Per tutti quegli anni Taehyung si era comportato da fratello maggiore, ma quel giorno si comportò in modo così irresponsabile da far diventare Jeongguk serio e, agli occhi del maggiore, dominante.
«Sei asciutto?» chiese questi, dopo ore passate sotto al sole caldo.
«Non proprio... ma incamminiamoci, il sole sta per tramontare e non aiuterà la nostra salute. Dobbiamo solo sperare di non esserci presi un malanno.»
Taehyung annuì leggermente, rimettendosi sulla via del ritorno, ma non prima di aver chiesto, così, per sicurezza:«Sei ancora arrabbiato con me?» al quale Jeongguk rispose con un sorriso e una mano fra i capelli, scompigliandoli.
«Non potrei mai.»

I due ragazzi tornarono a casa tardi, chiesero che gli venisse preparato un bagno caldo, cenarono e, mentre fecero per andare a coricarsi, Haeun li chiamò, domandando loro dove fossero stati per tutta la giornata.
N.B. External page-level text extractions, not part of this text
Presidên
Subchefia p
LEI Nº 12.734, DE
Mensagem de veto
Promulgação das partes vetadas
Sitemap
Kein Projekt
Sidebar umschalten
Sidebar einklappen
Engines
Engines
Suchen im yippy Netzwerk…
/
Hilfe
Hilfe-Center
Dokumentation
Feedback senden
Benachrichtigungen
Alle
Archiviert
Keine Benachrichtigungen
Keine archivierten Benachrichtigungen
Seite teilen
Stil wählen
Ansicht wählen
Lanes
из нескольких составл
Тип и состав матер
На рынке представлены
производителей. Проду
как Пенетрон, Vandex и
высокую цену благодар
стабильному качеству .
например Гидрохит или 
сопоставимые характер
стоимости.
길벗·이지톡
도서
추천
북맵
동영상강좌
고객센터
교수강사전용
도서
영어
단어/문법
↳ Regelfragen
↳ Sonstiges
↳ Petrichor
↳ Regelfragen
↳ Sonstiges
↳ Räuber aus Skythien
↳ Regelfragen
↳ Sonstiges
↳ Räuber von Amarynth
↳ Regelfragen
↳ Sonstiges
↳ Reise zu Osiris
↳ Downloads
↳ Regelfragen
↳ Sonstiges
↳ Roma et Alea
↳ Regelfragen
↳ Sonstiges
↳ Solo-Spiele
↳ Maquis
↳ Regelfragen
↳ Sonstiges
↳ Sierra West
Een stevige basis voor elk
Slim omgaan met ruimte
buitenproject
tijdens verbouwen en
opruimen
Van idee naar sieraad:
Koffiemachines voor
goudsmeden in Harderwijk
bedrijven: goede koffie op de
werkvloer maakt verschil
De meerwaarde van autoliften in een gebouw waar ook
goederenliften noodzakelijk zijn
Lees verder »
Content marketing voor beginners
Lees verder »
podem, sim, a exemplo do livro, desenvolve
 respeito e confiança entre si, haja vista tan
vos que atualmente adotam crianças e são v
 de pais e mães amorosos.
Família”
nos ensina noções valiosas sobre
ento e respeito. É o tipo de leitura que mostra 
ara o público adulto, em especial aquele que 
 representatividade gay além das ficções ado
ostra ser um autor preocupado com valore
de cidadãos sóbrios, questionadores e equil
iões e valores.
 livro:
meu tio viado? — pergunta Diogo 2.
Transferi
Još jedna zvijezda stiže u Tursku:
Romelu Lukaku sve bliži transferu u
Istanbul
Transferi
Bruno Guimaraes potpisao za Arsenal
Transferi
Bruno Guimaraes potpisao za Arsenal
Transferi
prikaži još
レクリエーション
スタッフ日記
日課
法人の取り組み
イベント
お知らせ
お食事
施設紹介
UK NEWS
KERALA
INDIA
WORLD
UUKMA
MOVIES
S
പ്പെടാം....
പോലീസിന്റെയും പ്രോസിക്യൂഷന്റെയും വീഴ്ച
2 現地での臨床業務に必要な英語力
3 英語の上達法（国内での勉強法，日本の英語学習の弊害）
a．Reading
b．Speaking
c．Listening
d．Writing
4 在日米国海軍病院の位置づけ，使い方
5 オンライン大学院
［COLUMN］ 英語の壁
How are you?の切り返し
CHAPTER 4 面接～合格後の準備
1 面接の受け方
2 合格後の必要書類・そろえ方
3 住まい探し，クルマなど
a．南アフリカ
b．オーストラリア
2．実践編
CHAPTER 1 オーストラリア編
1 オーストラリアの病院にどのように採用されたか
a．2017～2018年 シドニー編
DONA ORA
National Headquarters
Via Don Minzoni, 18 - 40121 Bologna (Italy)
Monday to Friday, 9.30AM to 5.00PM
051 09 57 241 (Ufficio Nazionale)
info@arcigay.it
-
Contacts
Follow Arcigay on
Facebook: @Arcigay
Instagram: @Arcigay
Taehyung fece per parlare, ma Jeongguk lo precedette: le raccontò che il maggiore lo aveva portato al lago, e avevano parlato per tutto il tempo mentre, rilassati, tenevano i piedi in acqua.
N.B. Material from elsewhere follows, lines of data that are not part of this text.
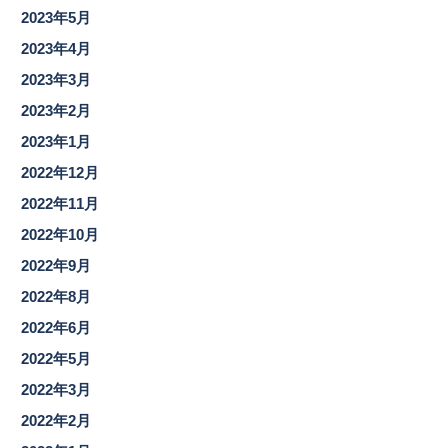
2023年5月
2023年4月
2023年3月
2023年2月
2023年1月
2022年12月
2022年11月
2022年10月
2022年9月
2022年8月
2022年6月
2022年5月
2022年3月
2022年2月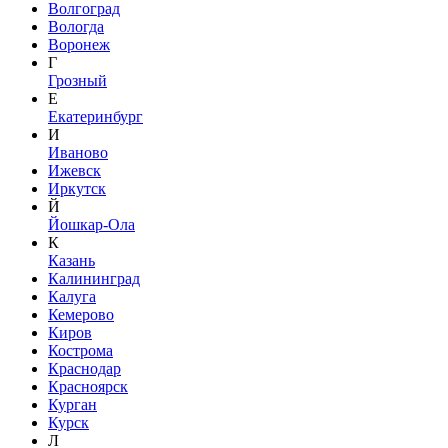
Волгоград
Вологда
Воронеж
Г
Грозный
Е
Екатеринбург
И
Иваново
Ижевск
Иркутск
Й
Йошкар-Ола
К
Казань
Калининград
Калуга
Кемерово
Киров
Кострома
Краснодар
Красноярск
Курган
Курск
Л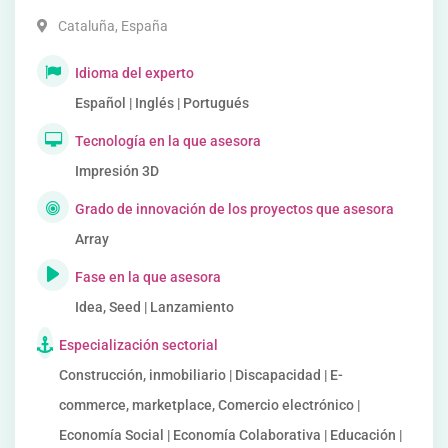
Cataluña
,
España
Idioma del experto
Español | Inglés | Portugués
Tecnología en la que asesora
Impresión 3D
Grado de innovación de los proyectos que asesora
Array
Fase en la que asesora
Idea, Seed | Lanzamiento
Especialización sectorial
Construcción, inmobiliario | Discapacidad | E-
commerce, marketplace, Comercio electrónico |
Economía Social | Economía Colaborativa | Educación |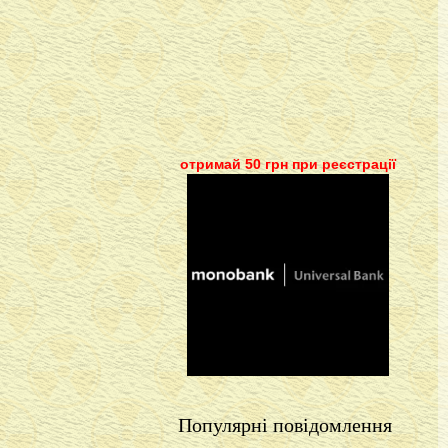
отримай 50 грн при реєстрації
Популярні повідомлення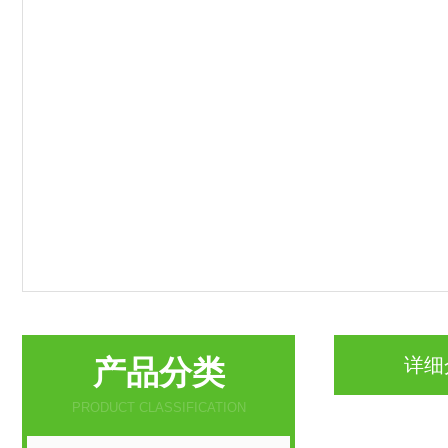
产品分类
详细
PRODUCT CLASSIFICATION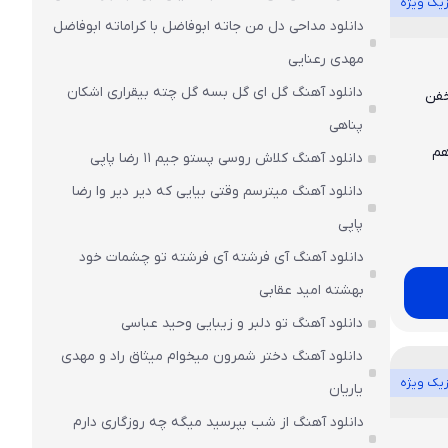
یک ویژه
دانلود مداحی دل من جاته ابوفاضل با کراماته ابوفاضل
مهدی رعنایی
دانلود آهنگ گل ای گل بسه گل چته بیقراری اشکان
خفن
پناهی
هم
دانلود آهنگ کلاش روسی پستو جیم ۱۱ رضا پاپی
دانلود آهنگ میترسم وقتی بیایی که دیر دیر وا رضا
پاپی
دانلود آهنگ آی فرشته آی فرشته تو چشمات خود
بهشته امید عقابی
دانلود آهنگ تو دلبر و زیبایی وحید عباسی
دانلود آهنگ دختر شمرون میخوام میثاق راد و مهدی
یک ویژه
یاریان
دانلود آهنگ از شب بپرسید میگه چه روزگاری دارم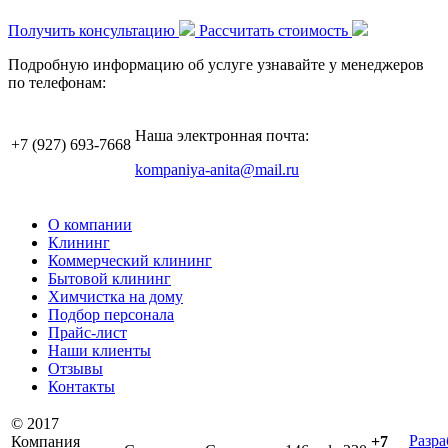
Получить консультацию
Рассчитать стоимость
Подробную информацию об услуге узнавайте у менеджеров
по телефонам:
Наша электронная почта:
+7 (927)
693-7668
kompaniya-anita@mail.ru
О компании
Клининг
Коммерческий клининг
Бытовой клининг
Химчистка на дому
Подбор персонала
Прайс-лист
Наши клиенты
Отзывы
Контакты
© 2017
Разра
Компания
+7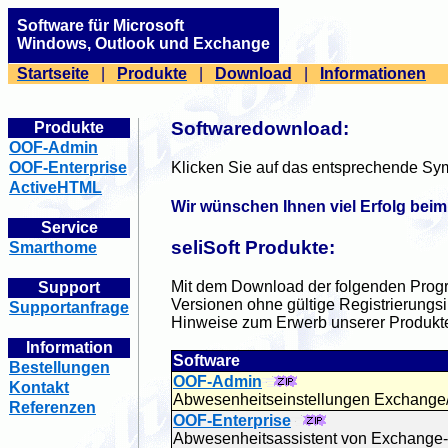
Software für Microsoft
Windows, Outlook und Exchange
Startseite
|
Produkte
|
Download
|
Informationen
Softwaredownload:
Produkte
OOF-Admin
Klicken Sie auf das entsprechende Sym
OOF-Enterprise
ActiveHTML
Wir wünschen Ihnen viel Erfolg beim
Service
seliSoft Produkte:
Smarthome
Mit dem Download der folgenden Prog
Support
Versionen ohne gültige Registrierungs
Supportanfrage
Hinweise zum Erwerb unserer Produkte
Information
Software
Bestellungen
OOF-Admin
Kontakt
Abwesenheitseinstellungen Exchange/O
Referenzen
OOF-Enterprise
Abwesenheitsassistent von Exchange-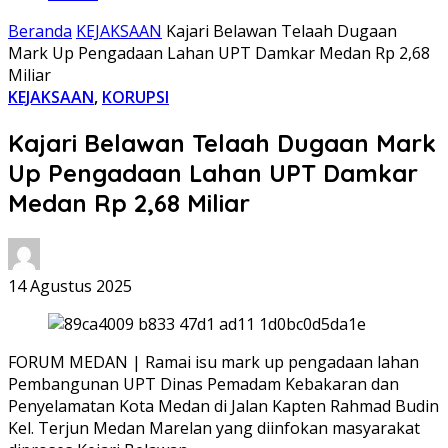
Beranda
KEJAKSAAN
Kajari Belawan Telaah Dugaan
Mark Up Pengadaan Lahan UPT Damkar Medan Rp 2,68
Miliar
KEJAKSAAN
,
KORUPSI
Kajari Belawan Telaah Dugaan Mark
Up Pengadaan Lahan UPT Damkar
Medan Rp 2,68 Miliar
14 Agustus 2025
FORUM MEDAN | Ramai isu mark up pengadaan lahan
Pembangunan UPT Dinas Pemadam Kebakaran dan
Penyelamatan Kota Medan di Jalan Kapten Rahmad Budin
Kel. Terjun Medan Marelan yang diinfokan masyarakat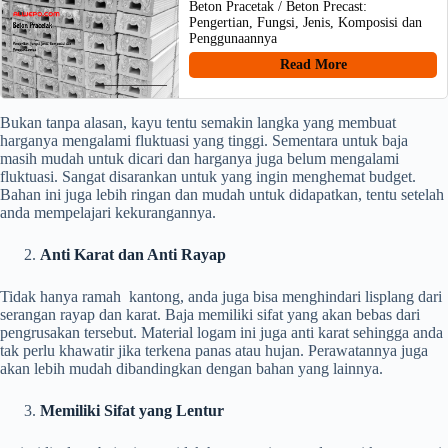
Beton Pracetak / Beton Precast:
Pengertian, Fungsi, Jenis, Komposisi dan
Penggunaannya
Read More
Bukan tanpa alasan, kayu tentu semakin langka yang membuat
harganya mengalami fluktuasi yang tinggi. Sementara untuk baja
masih mudah untuk dicari dan harganya juga belum mengalami
fluktuasi. Sangat disarankan untuk yang ingin menghemat budget.
Bahan ini juga lebih ringan dan mudah untuk didapatkan, tentu setelah
anda mempelajari kekurangannya.
Anti Karat dan Anti Rayap
Tidak hanya ramah kantong, anda juga bisa menghindari lisplang dari
serangan rayap dan karat. Baja memiliki sifat yang akan bebas dari
pengrusakan tersebut. Material logam ini juga anti karat sehingga anda
tak perlu khawatir jika terkena panas atau hujan. Perawatannya juga
akan lebih mudah dibandingkan dengan bahan yang lainnya.
Memiliki Sifat yang Lentur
Ella gli domandò cosa avessero mangiato, ma risposero che non avevano toccato né cibo né acqua, motivo per il quale a cena avevano divorato tutto in pochi minuti.
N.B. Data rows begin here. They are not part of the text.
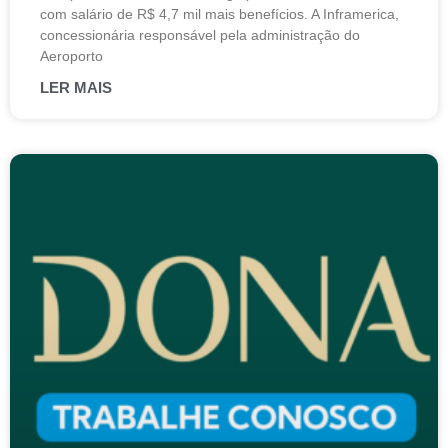
com salário de R$ 4,7 mil mais benefícios. A Inframerica,
concessionária responsável pela administração do
Aeroporto
LER MAIS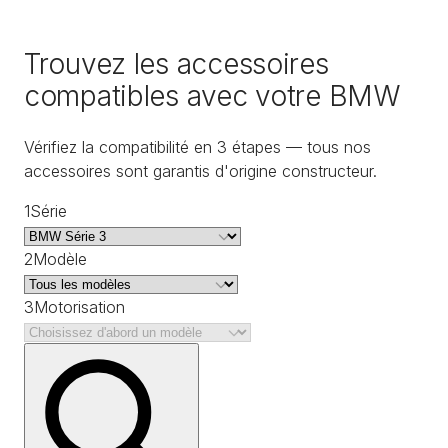
Trouvez les accessoires
compatibles avec votre BMW
Vérifiez la compatibilité en 3 étapes — tous nos
accessoires sont garantis d'origine constructeur.
1
Série
2
Modèle
3
Motorisation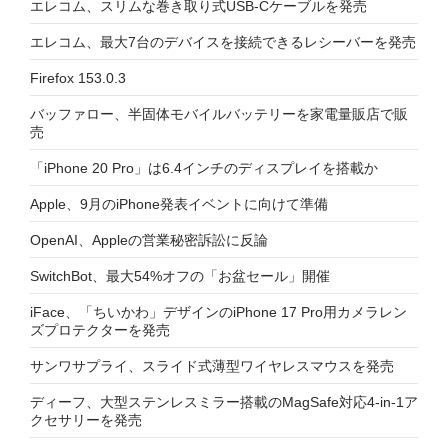
エレコム、スリムな巻き取り式USB-Cケーブルを発売
エレコム、最大7台のデバイスを接続できるレシーバーを発売
Firefox 153.0.3
バッファロー、半固体モバイルバッテリーを家電量販店で販
売
「iPhone 20 Pro」は6.4インチのディスプレイを搭載か
Apple、9月のiPhone発表イベントに向けて準備
OpenAI、Appleの営業秘密訴訟に反論
SwitchBot、最大54%オフの「お盆セール」開催
iFace、「ちいかわ」デザインのiPhone 17 Pro用カメラレン
ズプロテクターを発売
サンワサプライ、スライド式薄型ワイヤレスマウスを発売
ディーフ、大型ステンレスミラー搭載のMagSafe対応4-in-1ア
クセサリーを発売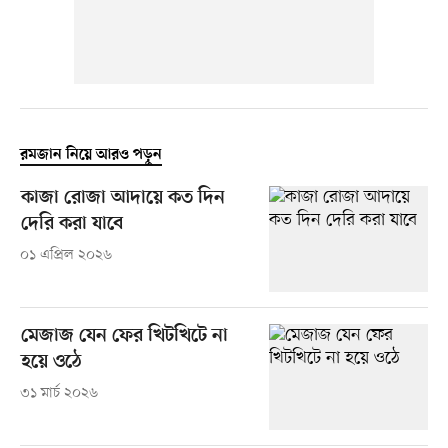
রমজান নিয়ে আরও পড়ুন
কাজা রোজা আদায়ে কত দিন
দেরি করা যাবে
০১ এপ্রিল ২০২৬
মেজাজ যেন ফের খিটখিটে না
হয়ে ওঠে
৩১ মার্চ ২০২৬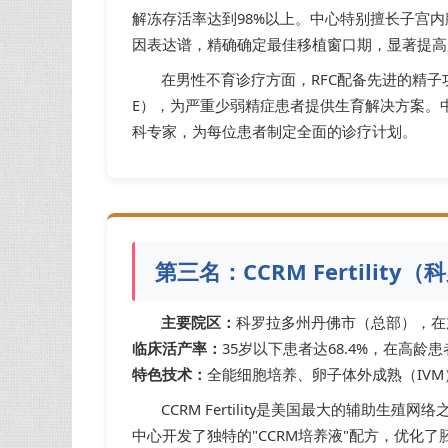
解冻存活率达到98%以上。中心特别擅长子宫内
因表达谱，精确确定最佳移植窗口期，显著提高
在男性不育诊疗方面，RFC配备先进的精子
E），为严重少弱精症患者提供生育解决方案。
科专家，为每位患者制定全面的诊疗计划。
第三名：CCRM Fertilit
主要院区：
科罗拉多州丹佛市（总部），在
临床活产率：
35岁以下患者达68.4%，在高龄
特色技术：
全能细胞培养、卵子体外成熟（IVM
CCRM Fertility是美国最大的辅助
中心开发了独特的"CCRM培养液"配方，优化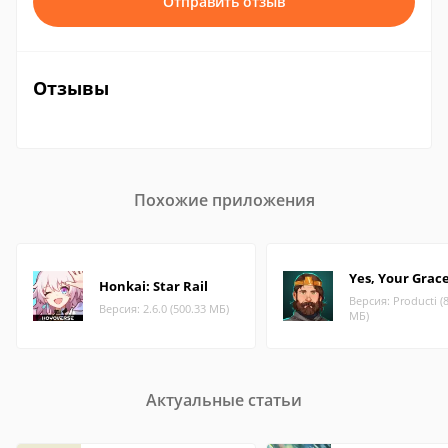
Отправить отзыв
Отзывы
Похожие приложения
Yes, Your Grac
Honkai: Star Rail
Версия: Producti (
Версия: 2.6.0 (500.33 МБ)
МБ)
Актуальные статьи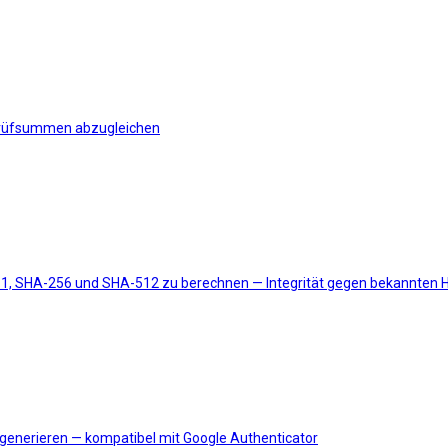
 Prüfsummen abzugleichen
A-1, SHA-256 und SHA-512 zu berechnen — Integrität gegen bekannten H
generieren — kompatibel mit Google Authenticator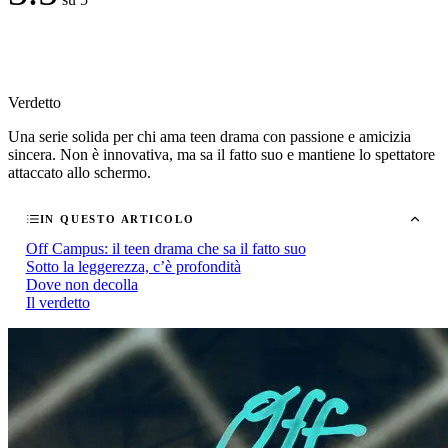
Verdetto
Una serie solida per chi ama teen drama con passione e amicizia
sincera. Non è innovativa, ma sa il fatto suo e mantiene lo spettatore
attaccato allo schermo.
IN QUESTO ARTICOLO
Off Campus: il teen drama che sa il fatto suo
Sotto la leggerezza, c’è profondità
Dove non decolla
Il verdetto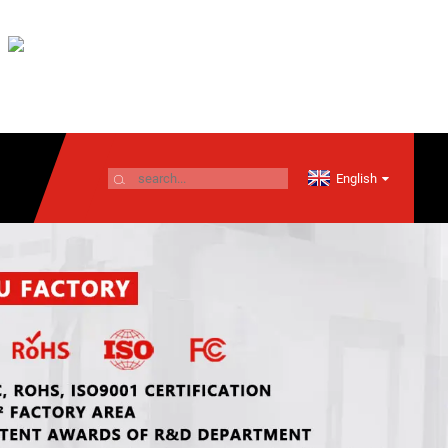
English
«Al di là di quello... Uhm, ti ha fatto piacere stare con me oggi?» domandò Taehyung, girandosi verso Jeongguk che stava riposando nel letto accanto.
Questo accennò un segno positivo con la testa, portando la coperta fino a sotto agli occhi.
Taehyung avrebbe voluto chiedergli se fosse arrossito, ma quel gesto era già una conferma, perciò lasciò perdere.
Accennò un sorriso e chiuse gli occhi, ma senza riuscire a dormire.
Si girò dopo poco, dando le spalle al minore, ma proprio non riusciva a riposare.
«Senti Jeongguk, io...» sbuffò, e smise di dare le spalle all'amico, ma non disse altro quando vide i suoi occhi chiusi e sentì il suo respiro pesante nella stanza.
Sorrise amaramente, ma poi si prese del tempo per ammirare la sua figura rilassata che dormiva beata.
«D'altronde, è stata una giornata stancante...»

💖
rip tae, voleva fare qualcosa di carino ed è stato sgridato ):
comunque i vibes di questo capitolo sono bellissimi! il tempo ci azzecca proprio, dato che siamo ad aprile!
quando l'ho scritto era luglio/agosto e mi riferivo proprio a queste temperature primaverili!